Just Found Out I Have An Acoustic Neuroma

Hi, I am 29 years old and I have an acoustic neuroma in my right ear. I have had a very small amount of hearing loss in that ear, in fact my doctors are surprised that I could notice the hearing loss as it is still good enough to pass a hearing test. My right side of my face is a little tingely/numb and my right side of my tongue is starting to go numb also. My dr said it is large and is pressing on my brain stem. He told me the best surgery for me would be translab, which means losing all my hearing. I am sad about this because I mostly hear fine now. I am very scared, I go in on January 14 for surgery.
canyongirl canyongirl
31-35, F
5 Responses Dec 10, 2012

Hi, I am sorry you have to go through this. I am doing great! I am completely back to my old activities. I've been rock climbing, canyoneering, I've gone to loud concerts. I'm looking forward to skiing this winter and I have no doubt that I will be able to do as well as before the surgery. My only complaints are the loss off hearing is still difficult to get used to, and I am still a bit unbalanced but I feel like I'm doing really well. I have a blog


I would love to answer any other questions you have.

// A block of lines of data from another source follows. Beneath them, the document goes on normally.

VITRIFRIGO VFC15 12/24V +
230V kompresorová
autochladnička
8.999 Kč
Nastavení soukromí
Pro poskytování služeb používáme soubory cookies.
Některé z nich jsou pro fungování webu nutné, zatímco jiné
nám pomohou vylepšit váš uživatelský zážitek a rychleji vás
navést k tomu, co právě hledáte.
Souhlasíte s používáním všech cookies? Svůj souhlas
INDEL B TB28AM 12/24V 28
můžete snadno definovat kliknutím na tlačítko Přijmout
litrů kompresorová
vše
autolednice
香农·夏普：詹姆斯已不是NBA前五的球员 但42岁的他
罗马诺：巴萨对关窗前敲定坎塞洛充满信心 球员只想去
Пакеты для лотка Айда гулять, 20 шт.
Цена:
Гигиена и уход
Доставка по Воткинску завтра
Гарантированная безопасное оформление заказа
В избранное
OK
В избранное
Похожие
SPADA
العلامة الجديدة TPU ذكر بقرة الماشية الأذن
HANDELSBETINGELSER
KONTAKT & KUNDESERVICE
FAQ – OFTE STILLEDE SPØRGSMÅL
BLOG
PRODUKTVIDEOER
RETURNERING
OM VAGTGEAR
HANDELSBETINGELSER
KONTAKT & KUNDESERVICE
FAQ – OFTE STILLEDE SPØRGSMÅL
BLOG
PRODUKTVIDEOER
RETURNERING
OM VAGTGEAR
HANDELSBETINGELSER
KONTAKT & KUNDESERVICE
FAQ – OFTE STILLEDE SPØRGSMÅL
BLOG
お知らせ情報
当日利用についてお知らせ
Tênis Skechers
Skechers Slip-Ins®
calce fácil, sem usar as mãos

I\'m so glad to hear you are doing so well! I will be going to your blog too. Thank you!

I was wondering how you are doing after your surgery. I recently was diagnosed with an acoustic neuroma. I am weighing all my options at this time. Hope you are better.


I am 30 years old and am 9 weeks out from having my 3.5 cm acoustic neuroma removed. Because of the size, I too had to have my hearing as well as my balance nerve severed. I was really sad about the hearing loss. I live in Boston and had to wait 3 weeks for the top surgeon to do my surgery. I didn't have any obvious symptoms until one afternoon it felt like someone was splitting my head open with a hatchet, I lost my vision, I had horrible facial pain, and was vomiting. The facial pain was the worst because it was nerve pain that was unbareable. I also had trouble swallowing and balance issues that appeared at the same time as my diagnosis. My surgery lasted 12 hours and I had 2 surgical teams. The reason they had to sever my balance and hearing nerves was because they wanted to preserve my facial nerve. The doctors wanted to ensure that they did everything to cause as little damage as possible to my face. They explained to me that the nerves are plump like a shoe lace. The acoustic neuroma presses against them causing them to flatten like a ribbon, thus making them very fragile. This fragility makes for an extremely painstakingly long process of removing the AN millimeter by millmeter with a microscope. I am very lucky to have had no facial paralysis, even in the immediate days following my surgery. I was however left with a few complications, as we all have been. For me I have the obvious complete hearing loss in my right ear, the right side of my tongue is numb, they had to leave a thin layer of the AN behind in order to not damage the facial nerve, and the last complication is that I had to have a shunt put in two days after my surgery. This resulted in a fully shaved head. For me this has been the most difficult thing mentally for me to deal with. My hair is growing back now, so in a couple years, I know I will look back on this time and be glad it's over. The shunt saved my life, so for that I am thankful, but it doesn't make it any easier. It is strange being thrown into this new world where I have to have something medically maintained for the rest of my life, but I thank my lucky stars everyday that I'm here for my 3 and 4 year olds. I feel extremely lucky and thankful to have such great surgeons close as well as an amazing support system. Really it has been a crazy two months, but I have a lot of love around me, and that makes the bad days not seem so bad. Good luck to you, and if I can be of any help here let me know. XO


Please visit www.anausa.org. This is the website for the Acoustic Neuroma Association and you will find a wealth of information there including a list of doctors and medical facilities experienced in treating acoustic neuroma - it would be a great place to start if you are looking for second opinions. You'll also find information on symptoms, treatment options and support. We have support groups that meet at varying times throughout the US as well as a "Willing-to-Talk" list. If you sign up on the website, you will receive an information packet that will have even more information and provide access to these support options. There is also a discussion forum, which is like an online support group. If you have questions specific to your case - ask them there! Or you can search for terms that have been used in your case and be directed to existing conversations being held on that subject. I hope all of this helps!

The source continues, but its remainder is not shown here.